The second group consists of indicators with a neutral message, which primarily include overall similarity of monetary policy transmission. The Czech Republic differs from the monetary union average in some financial indicators (depth of financial intermediation, private sector debt and the financial assets and liabilities structure of non-financial corporations and households), but this cannot be considered a disadvantage or a fundamental barrier to euro adoption. The indicator of the alignment of the Czech and euro financial cycles is also neutral. As stated above, labour market flexibility is improving in some respects. However, the configuration of the tax and benefit system may reduce the incentive for low-income groups in particular to actively seek employment. The Czech Republic’s competitiveness score is also neutral, for example.

The third group consists of indicators suggesting economic risks associated with potential euro adoption. They primarily include a still unfinished process of real economic convergence of the Czech Republic towards the euro area and persisting lower structural similarity. The often procyclical nature of fiscal policy is a problem as regards the adjustment mechanisms of the Czech economy. The need to stabilise the pandemic-hit economy using fiscal policy tools has been reflected in a significant deterioration in the structural deficit this year. Czech public finance sustainability also remains an issue due to population ageing.

In addition to benefits, the adoption of the single currency also entails obligations, which must be taken into account when deciding on the timing of euro area entry. The total financial costs that will be associated with euro adoption in the future may evolve. The currently estimated financial obligations for the Czech economy, which were not known when the Czech Republic joined the European Union, mainly include a subscription of capital of the European Stability Mechanism and a transfer of contributions from banks registered in the Czech Republic to the Single Resolution Fund.

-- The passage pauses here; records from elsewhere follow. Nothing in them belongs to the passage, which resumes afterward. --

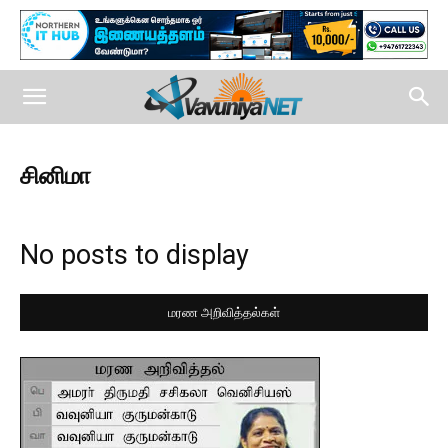
சினிமா
No posts to display
மரண அறிவித்தல்கள்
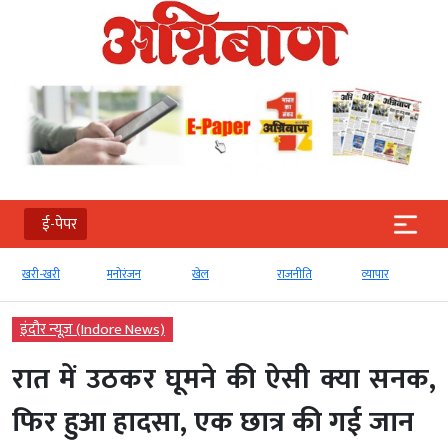
ई-पेपर
री-खरी
मनोरंजन
खेल
राजनीति
व्‍यापार
टेक्‍नोल
इंदौर न्यूज़ (Indore News)
रात में उठकर घूमने की ऐसी क्या सनक,
फिर हुआ हादसा, एक छात्र की गई जान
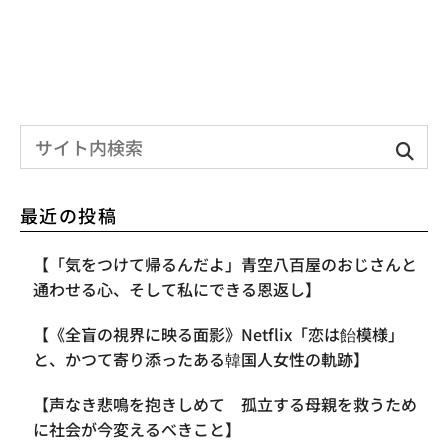
最近の投稿
【「気をつけて帰るんだよ」青空八百屋のおじさんと
通わせる心、そして私にできる恩返し】
【《全盲の視界に映る面影》Netflix「恋は飴模様」
と、かつて寄り添ったある韓国人女性の軌跡】
【声なき悲鳴を抱きしめて 孤立する母親を救うため
に社会が今変えるべきこと】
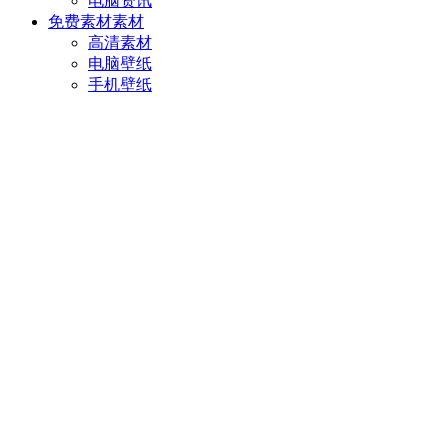
电脑资讯
免费素材
素材
高清素材
电脑壁纸
手机壁纸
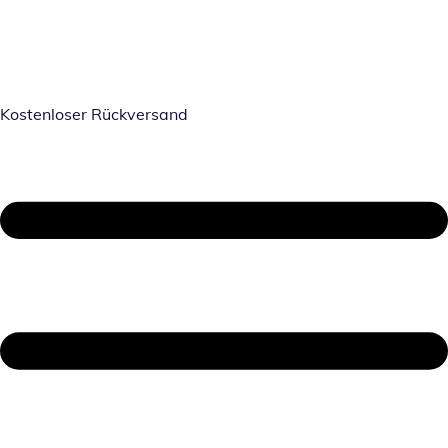
Kostenloser Rückversand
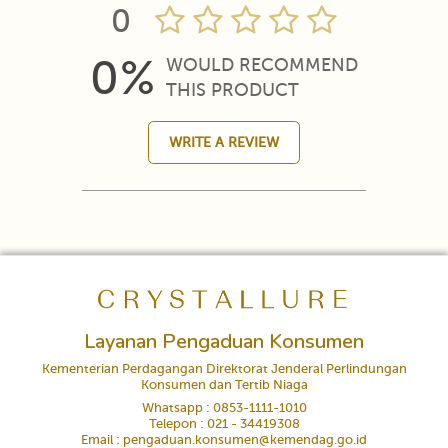
0
0%
WOULD RECOMMEND
THIS PRODUCT
WRITE A REVIEW
Layanan Pengaduan Konsumen
Kementerian Perdagangan Direktorat Jenderal Perlindungan
Konsumen dan Tertib Niaga
Whatsapp : 0853-1111-1010
Telepon : 021 - 34419308
Email : pengaduan.konsumen@kemendag.go.id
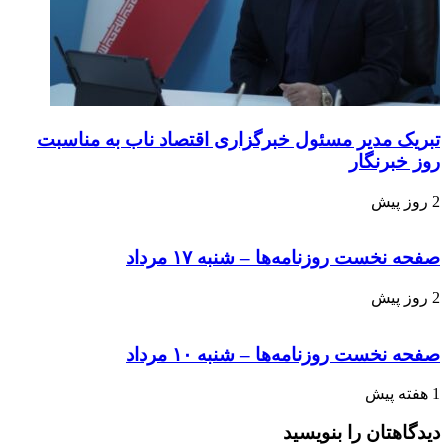
تبریک مدیر مسئول خبرگزاری اقتصاد ناب به مناسبت
روز خبرنگار
2 روز پیش
صفحه نخست روزنامه‌ها – شنبه ۱۷ مرداد
2 روز پیش
صفحه نخست روزنامه‌ها – شنبه ۱۰ مرداد
1 هفته پیش
دیدگاهتان را بنویسید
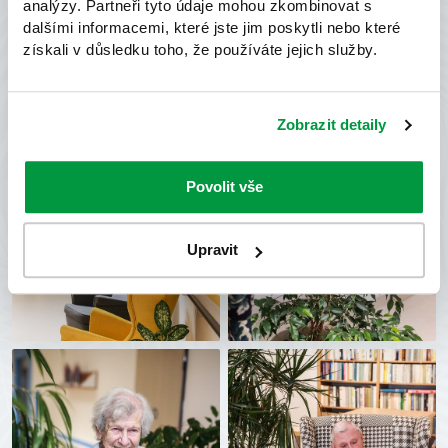
analýzy. Partneři tyto údaje mohou zkombinovat s
dalšími informacemi, které jste jim poskytli nebo které
získali v důsledku toho, že používáte jejich služby.
Zobrazit detaily
Povolit vše
Upravit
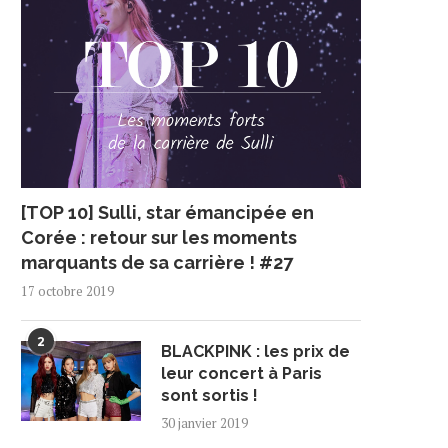
[TOP 10] Sulli, star émancipée en
Corée : retour sur les moments
marquants de sa carrière ! #27
17 octobre 2019
2
BLACKPINK : les prix de
leur concert à Paris
sont sortis !
30 janvier 2019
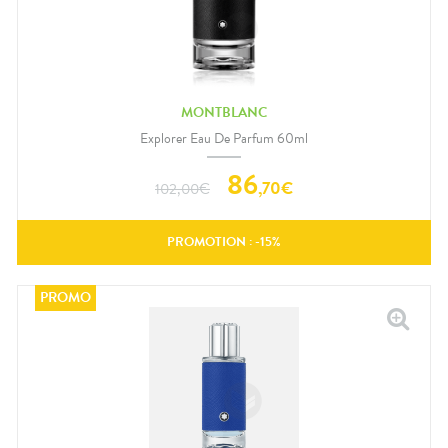
MONTBLANC
Explorer Eau De Parfum 60ml
86
,
70
€
102,00
€
PROMOTION : -
15
%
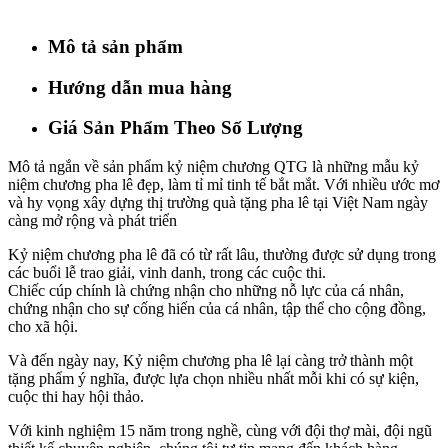
Mô tả sản phẩm
Hướng dẫn mua hàng
Giá Sản Phẩm Theo Số Lượng
Mô tả ngắn về sản phẩm kỷ niệm chương QTG là những mẫu kỷ
niệm chương pha lê đẹp, làm tỉ mỉ tinh tế bắt mắt. Với nhiều ước mơ
và hy vọng xây dựng thị trường quà tặng pha lê tại Việt Nam ngày
càng mở rộng và phát triển
Kỷ niệm chương pha lê đã có từ rất lâu, thường được sử dụng trong
các buổi lễ trao giải, vinh danh, trong các cuộc thi.
Chiếc cúp chính là chứng nhận cho những nỗ lực của cá nhân,
chứng nhận cho sự cống hiến của cá nhân, tập thể cho cộng đồng,
cho xã hội.
Và đến ngày nay, Kỷ niệm chương pha lê lại càng trở thành một
tặng phẩm ý nghĩa, được lựa chọn nhiều nhất mỗi khi có sự kiện,
cuộc thi hay hội thảo.
Với kinh nghiệm 15 năm trong nghề, cùng với đội thợ mài, đội ngũ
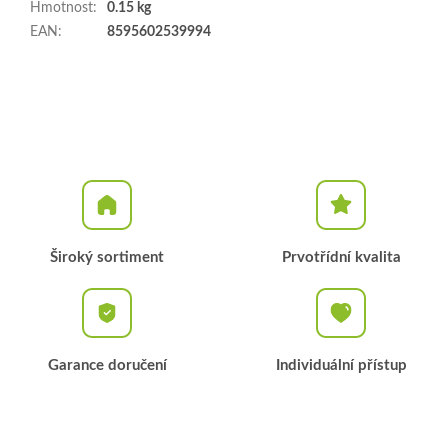
Hmotnost
:
0.15 kg
EAN
:
8595602539994
Široký sortiment
Prvotřídní kvalita
Garance doručení
Individuální přístup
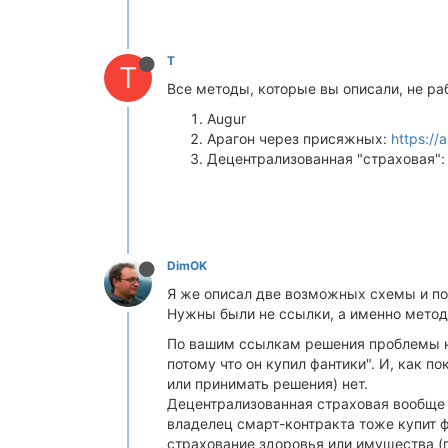
T
T
Все методы, которые вы описали, не раб
Augur
Арагон через присяжных:
https://
Децентрализованная "страховая"
DimOK
Я же описал две возможных схемы и пок
Нужны были не ссылки, а именно метод
По вашим ссылкам решения проблемы не
потому что он купил фантики". И, как п
или принимать решения) нет.
Децентрализованная страховая вообще ж
владелец смарт-контракта тоже купит фа
страхование здоровья или имущества (г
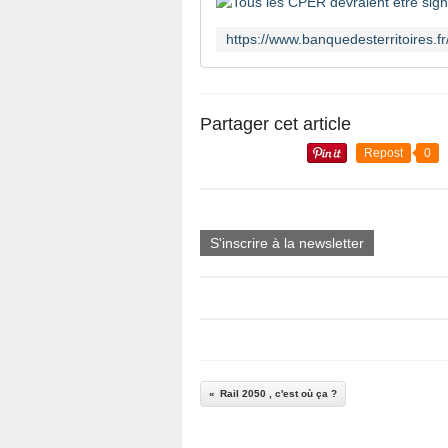
Partager cet article
Repost
0
S'inscrire à la newsletter
Rail 2050 , c'est où ça ?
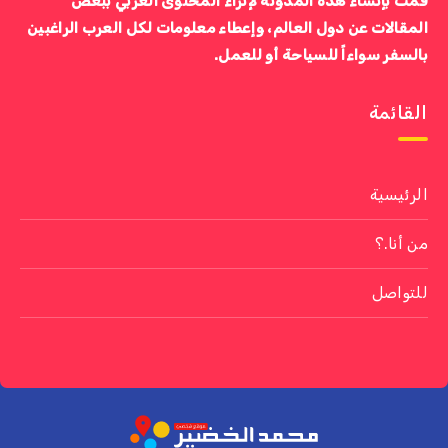
قمت بإنشاء هذه المدونة لإثراء المحتوى العربي ببعض
المقالات عن دول العالم، وإعطاء معلومات لكل العرب الراغبين
بالسفر سواءاً للسياحة أو للعمل.
القائمة
الرئيسية
من أنا.؟
للتواصل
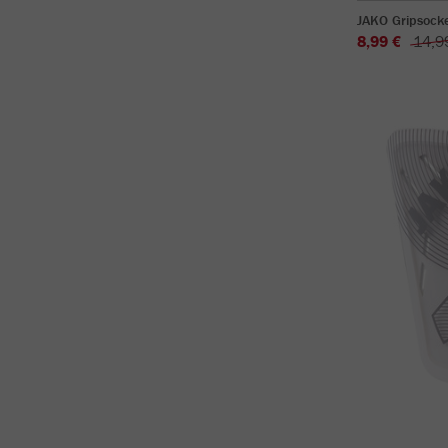
JAKO Gripsock
8,99 €
14,9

To sum up, the Czech Republic is only compliant with the criterion on the convergence of interest rates in 2020. In the context of the ongoing pandemic and the related global economic downturn, it is difficult to assess whether the Czech Republic’s economic preparedness to adopt the euro has improved or deteriorated. The deep decline in GDP in the euro area corresponds to the synchronised contraction of the global economy, the scale of which is unprecedented in the post-World War II era. Moreover, unresolved debt and structural issues persist in a number of euro area countries.

In view of the above facts, the Ministry of Finance and the Czech National Bank, in line with the Czech Republic’s Updated Euro-area Accession Strategy, recommend that the Czech government should not set a target date for euro area entry for the time being. This recommendation implies that the government should not aim for the Czech Republic to join the exchange rate mechanism for now.